-- PROBLEM TO WORK ON --
Each record beneath this line should be returned exactly as it is.

····················

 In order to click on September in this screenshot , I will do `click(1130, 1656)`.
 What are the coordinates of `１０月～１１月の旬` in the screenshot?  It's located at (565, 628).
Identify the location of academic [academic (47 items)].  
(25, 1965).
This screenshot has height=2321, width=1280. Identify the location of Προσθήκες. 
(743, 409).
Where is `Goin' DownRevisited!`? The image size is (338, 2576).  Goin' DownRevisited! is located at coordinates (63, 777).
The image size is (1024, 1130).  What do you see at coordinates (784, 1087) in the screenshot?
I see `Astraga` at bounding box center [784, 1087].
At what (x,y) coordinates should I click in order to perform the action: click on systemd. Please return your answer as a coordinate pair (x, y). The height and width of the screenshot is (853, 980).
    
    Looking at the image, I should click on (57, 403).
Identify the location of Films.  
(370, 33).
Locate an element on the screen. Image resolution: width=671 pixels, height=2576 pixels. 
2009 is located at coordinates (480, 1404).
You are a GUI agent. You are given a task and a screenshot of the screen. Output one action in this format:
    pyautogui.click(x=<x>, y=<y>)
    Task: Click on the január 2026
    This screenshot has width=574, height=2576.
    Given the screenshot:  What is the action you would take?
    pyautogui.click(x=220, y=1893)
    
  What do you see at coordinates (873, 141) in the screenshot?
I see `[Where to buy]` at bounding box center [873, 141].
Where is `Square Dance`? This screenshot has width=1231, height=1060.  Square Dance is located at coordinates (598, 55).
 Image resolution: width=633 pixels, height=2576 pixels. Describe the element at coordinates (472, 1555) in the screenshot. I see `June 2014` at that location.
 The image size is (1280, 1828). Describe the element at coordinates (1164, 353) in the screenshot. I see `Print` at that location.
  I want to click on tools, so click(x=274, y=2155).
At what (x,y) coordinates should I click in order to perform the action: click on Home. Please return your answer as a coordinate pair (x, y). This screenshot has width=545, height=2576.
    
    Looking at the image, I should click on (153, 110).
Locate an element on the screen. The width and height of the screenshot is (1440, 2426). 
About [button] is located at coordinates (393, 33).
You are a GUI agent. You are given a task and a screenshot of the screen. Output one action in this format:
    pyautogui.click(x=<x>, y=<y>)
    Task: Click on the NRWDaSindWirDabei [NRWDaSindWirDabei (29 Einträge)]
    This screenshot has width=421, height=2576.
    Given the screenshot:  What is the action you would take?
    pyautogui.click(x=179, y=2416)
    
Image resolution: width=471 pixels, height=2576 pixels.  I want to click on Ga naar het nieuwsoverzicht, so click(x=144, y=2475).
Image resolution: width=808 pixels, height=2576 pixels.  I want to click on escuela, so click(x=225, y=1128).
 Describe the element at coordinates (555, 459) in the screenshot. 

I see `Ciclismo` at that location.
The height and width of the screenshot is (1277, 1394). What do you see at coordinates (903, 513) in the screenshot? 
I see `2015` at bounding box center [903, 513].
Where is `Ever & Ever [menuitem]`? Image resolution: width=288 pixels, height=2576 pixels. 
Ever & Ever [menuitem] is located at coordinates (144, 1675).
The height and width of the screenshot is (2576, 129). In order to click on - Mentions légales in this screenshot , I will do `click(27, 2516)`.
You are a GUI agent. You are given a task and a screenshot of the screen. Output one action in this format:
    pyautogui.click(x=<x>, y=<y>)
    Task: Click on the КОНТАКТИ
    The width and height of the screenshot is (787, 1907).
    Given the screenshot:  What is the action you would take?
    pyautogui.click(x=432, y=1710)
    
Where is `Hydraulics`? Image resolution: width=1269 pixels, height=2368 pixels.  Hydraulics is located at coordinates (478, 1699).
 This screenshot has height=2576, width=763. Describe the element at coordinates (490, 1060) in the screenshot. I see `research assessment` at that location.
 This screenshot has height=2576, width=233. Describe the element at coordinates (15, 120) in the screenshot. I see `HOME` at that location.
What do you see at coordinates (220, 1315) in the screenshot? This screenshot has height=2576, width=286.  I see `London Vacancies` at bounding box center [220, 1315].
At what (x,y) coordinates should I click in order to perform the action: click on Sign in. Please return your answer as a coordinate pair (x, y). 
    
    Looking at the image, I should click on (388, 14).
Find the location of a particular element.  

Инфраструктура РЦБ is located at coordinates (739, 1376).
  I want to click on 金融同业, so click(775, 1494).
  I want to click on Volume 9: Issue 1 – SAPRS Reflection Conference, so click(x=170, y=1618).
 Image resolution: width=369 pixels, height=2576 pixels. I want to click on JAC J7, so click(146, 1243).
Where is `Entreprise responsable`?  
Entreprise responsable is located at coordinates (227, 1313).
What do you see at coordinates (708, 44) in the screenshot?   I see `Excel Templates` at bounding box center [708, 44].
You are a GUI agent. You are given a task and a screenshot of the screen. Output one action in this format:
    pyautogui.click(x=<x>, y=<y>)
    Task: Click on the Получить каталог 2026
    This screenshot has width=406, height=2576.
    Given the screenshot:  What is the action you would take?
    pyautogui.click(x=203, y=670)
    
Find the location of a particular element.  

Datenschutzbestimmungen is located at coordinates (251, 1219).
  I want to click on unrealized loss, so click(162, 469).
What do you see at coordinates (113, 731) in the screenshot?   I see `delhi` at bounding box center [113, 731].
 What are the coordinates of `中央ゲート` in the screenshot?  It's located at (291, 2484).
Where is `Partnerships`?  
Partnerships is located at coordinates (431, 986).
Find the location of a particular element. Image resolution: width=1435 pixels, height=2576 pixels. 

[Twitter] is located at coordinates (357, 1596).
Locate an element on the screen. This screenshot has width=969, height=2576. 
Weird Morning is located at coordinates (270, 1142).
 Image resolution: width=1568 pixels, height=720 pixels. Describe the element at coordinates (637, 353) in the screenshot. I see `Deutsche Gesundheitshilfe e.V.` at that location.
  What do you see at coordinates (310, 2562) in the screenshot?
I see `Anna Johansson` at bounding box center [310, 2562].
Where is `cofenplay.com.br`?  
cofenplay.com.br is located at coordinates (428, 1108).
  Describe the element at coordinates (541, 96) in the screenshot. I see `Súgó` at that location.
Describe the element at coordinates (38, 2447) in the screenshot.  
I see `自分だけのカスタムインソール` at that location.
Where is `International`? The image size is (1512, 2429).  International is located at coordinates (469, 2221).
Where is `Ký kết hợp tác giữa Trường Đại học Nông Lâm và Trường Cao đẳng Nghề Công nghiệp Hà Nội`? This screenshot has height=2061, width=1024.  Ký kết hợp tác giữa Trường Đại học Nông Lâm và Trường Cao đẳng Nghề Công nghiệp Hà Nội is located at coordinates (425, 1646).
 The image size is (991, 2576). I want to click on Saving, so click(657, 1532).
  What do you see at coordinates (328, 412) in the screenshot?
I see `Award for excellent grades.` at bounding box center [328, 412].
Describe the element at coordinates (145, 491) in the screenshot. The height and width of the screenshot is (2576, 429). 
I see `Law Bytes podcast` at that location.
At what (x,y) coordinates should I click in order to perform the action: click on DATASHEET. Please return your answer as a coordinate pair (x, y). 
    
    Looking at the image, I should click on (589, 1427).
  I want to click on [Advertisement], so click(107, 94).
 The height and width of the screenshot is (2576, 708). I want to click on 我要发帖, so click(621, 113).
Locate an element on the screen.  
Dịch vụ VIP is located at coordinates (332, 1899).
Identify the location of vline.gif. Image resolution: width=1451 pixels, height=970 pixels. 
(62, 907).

····················

-- SOLUTION FOR THIS EXERCISE --
 In order to click on September in this screenshot , I will do `click(1130, 1656)`.
 What are the coordinates of `１０月～１１月の旬` in the screenshot?  It's located at (565, 628).
Identify the location of academic [academic (47 items)].  
(25, 1965).
This screenshot has height=2321, width=1280. Identify the location of Προσθήκες. 
(743, 409).
Where is `Goin' DownRevisited!`? The image size is (338, 2576).  Goin' DownRevisited! is located at coordinates (63, 777).
The image size is (1024, 1130).  What do you see at coordinates (784, 1087) in the screenshot?
I see `Astraga` at bounding box center [784, 1087].
At what (x,y) coordinates should I click in order to perform the action: click on systemd. Please return your answer as a coordinate pair (x, y). The height and width of the screenshot is (853, 980).
    
    Looking at the image, I should click on (57, 403).
Identify the location of Films.  
(370, 33).
Locate an element on the screen. Image resolution: width=671 pixels, height=2576 pixels. 
2009 is located at coordinates (480, 1404).
You are a GUI agent. You are given a task and a screenshot of the screen. Output one action in this format:
    pyautogui.click(x=<x>, y=<y>)
    Task: Click on the január 2026
    This screenshot has width=574, height=2576.
    Given the screenshot:  What is the action you would take?
    pyautogui.click(x=220, y=1893)
    
  What do you see at coordinates (873, 141) in the screenshot?
I see `[Where to buy]` at bounding box center [873, 141].
Where is `Square Dance`? This screenshot has width=1231, height=1060.  Square Dance is located at coordinates (598, 55).
 Image resolution: width=633 pixels, height=2576 pixels. Describe the element at coordinates (472, 1555) in the screenshot. I see `June 2014` at that location.
 The image size is (1280, 1828). Describe the element at coordinates (1164, 353) in the screenshot. I see `Print` at that location.
  I want to click on tools, so click(x=274, y=2155).
At what (x,y) coordinates should I click in order to perform the action: click on Home. Please return your answer as a coordinate pair (x, y). This screenshot has width=545, height=2576.
    
    Looking at the image, I should click on (153, 110).
Locate an element on the screen. The width and height of the screenshot is (1440, 2426). 
About [button] is located at coordinates (393, 33).
You are a GUI agent. You are given a task and a screenshot of the screen. Output one action in this format:
    pyautogui.click(x=<x>, y=<y>)
    Task: Click on the NRWDaSindWirDabei [NRWDaSindWirDabei (29 Einträge)]
    This screenshot has width=421, height=2576.
    Given the screenshot:  What is the action you would take?
    pyautogui.click(x=179, y=2416)
    
Image resolution: width=471 pixels, height=2576 pixels.  I want to click on Ga naar het nieuwsoverzicht, so click(x=144, y=2475).
Image resolution: width=808 pixels, height=2576 pixels.  I want to click on escuela, so click(x=225, y=1128).
 Describe the element at coordinates (555, 459) in the screenshot. 

I see `Ciclismo` at that location.
The height and width of the screenshot is (1277, 1394). What do you see at coordinates (903, 513) in the screenshot? 
I see `2015` at bounding box center [903, 513].
Where is `Ever & Ever [menuitem]`? Image resolution: width=288 pixels, height=2576 pixels. 
Ever & Ever [menuitem] is located at coordinates (144, 1675).
The height and width of the screenshot is (2576, 129). In order to click on - Mentions légales in this screenshot , I will do `click(27, 2516)`.
You are a GUI agent. You are given a task and a screenshot of the screen. Output one action in this format:
    pyautogui.click(x=<x>, y=<y>)
    Task: Click on the КОНТАКТИ
    The width and height of the screenshot is (787, 1907).
    Given the screenshot:  What is the action you would take?
    pyautogui.click(x=432, y=1710)
    
Where is `Hydraulics`? Image resolution: width=1269 pixels, height=2368 pixels.  Hydraulics is located at coordinates (478, 1699).
 This screenshot has height=2576, width=763. Describe the element at coordinates (490, 1060) in the screenshot. I see `research assessment` at that location.
 This screenshot has height=2576, width=233. Describe the element at coordinates (15, 120) in the screenshot. I see `HOME` at that location.
What do you see at coordinates (220, 1315) in the screenshot? This screenshot has height=2576, width=286.  I see `London Vacancies` at bounding box center [220, 1315].
At what (x,y) coordinates should I click in order to perform the action: click on Sign in. Please return your answer as a coordinate pair (x, y). 
    
    Looking at the image, I should click on (388, 14).
Find the location of a particular element.  

Инфраструктура РЦБ is located at coordinates (739, 1376).
  I want to click on 金融同业, so click(775, 1494).
  I want to click on Volume 9: Issue 1 – SAPRS Reflection Conference, so click(x=170, y=1618).
 Image resolution: width=369 pixels, height=2576 pixels. I want to click on JAC J7, so click(146, 1243).
Where is `Entreprise responsable`?  
Entreprise responsable is located at coordinates (227, 1313).
What do you see at coordinates (708, 44) in the screenshot?   I see `Excel Templates` at bounding box center [708, 44].
You are a GUI agent. You are given a task and a screenshot of the screen. Output one action in this format:
    pyautogui.click(x=<x>, y=<y>)
    Task: Click on the Получить каталог 2026
    This screenshot has width=406, height=2576.
    Given the screenshot:  What is the action you would take?
    pyautogui.click(x=203, y=670)
    
Find the location of a particular element.  

Datenschutzbestimmungen is located at coordinates (251, 1219).
  I want to click on unrealized loss, so click(162, 469).
What do you see at coordinates (113, 731) in the screenshot?   I see `delhi` at bounding box center [113, 731].
 What are the coordinates of `中央ゲート` in the screenshot?  It's located at (291, 2484).
Where is `Partnerships`?  
Partnerships is located at coordinates (431, 986).
Find the location of a particular element. Image resolution: width=1435 pixels, height=2576 pixels. 

[Twitter] is located at coordinates (357, 1596).
Locate an element on the screen. This screenshot has width=969, height=2576. 
Weird Morning is located at coordinates (270, 1142).
 Image resolution: width=1568 pixels, height=720 pixels. Describe the element at coordinates (637, 353) in the screenshot. I see `Deutsche Gesundheitshilfe e.V.` at that location.
  What do you see at coordinates (310, 2562) in the screenshot?
I see `Anna Johansson` at bounding box center [310, 2562].
Where is `cofenplay.com.br`?  
cofenplay.com.br is located at coordinates (428, 1108).
  Describe the element at coordinates (541, 96) in the screenshot. I see `Súgó` at that location.
Describe the element at coordinates (38, 2447) in the screenshot.  
I see `自分だけのカスタムインソール` at that location.
Where is `International`? The image size is (1512, 2429).  International is located at coordinates (469, 2221).
Where is `Ký kết hợp tác giữa Trường Đại học Nông Lâm và Trường Cao đẳng Nghề Công nghiệp Hà Nội`? This screenshot has height=2061, width=1024.  Ký kết hợp tác giữa Trường Đại học Nông Lâm và Trường Cao đẳng Nghề Công nghiệp Hà Nội is located at coordinates (425, 1646).
 The image size is (991, 2576). I want to click on Saving, so click(657, 1532).
  What do you see at coordinates (328, 412) in the screenshot?
I see `Award for excellent grades.` at bounding box center [328, 412].
Describe the element at coordinates (145, 491) in the screenshot. The height and width of the screenshot is (2576, 429). 
I see `Law Bytes podcast` at that location.
At what (x,y) coordinates should I click in order to perform the action: click on DATASHEET. Please return your answer as a coordinate pair (x, y). 
    
    Looking at the image, I should click on (589, 1427).
  I want to click on [Advertisement], so click(107, 94).
 The height and width of the screenshot is (2576, 708). I want to click on 我要发帖, so click(621, 113).
Locate an element on the screen.  
Dịch vụ VIP is located at coordinates (332, 1899).
Identify the location of vline.gif. Image resolution: width=1451 pixels, height=970 pixels. 
(62, 907).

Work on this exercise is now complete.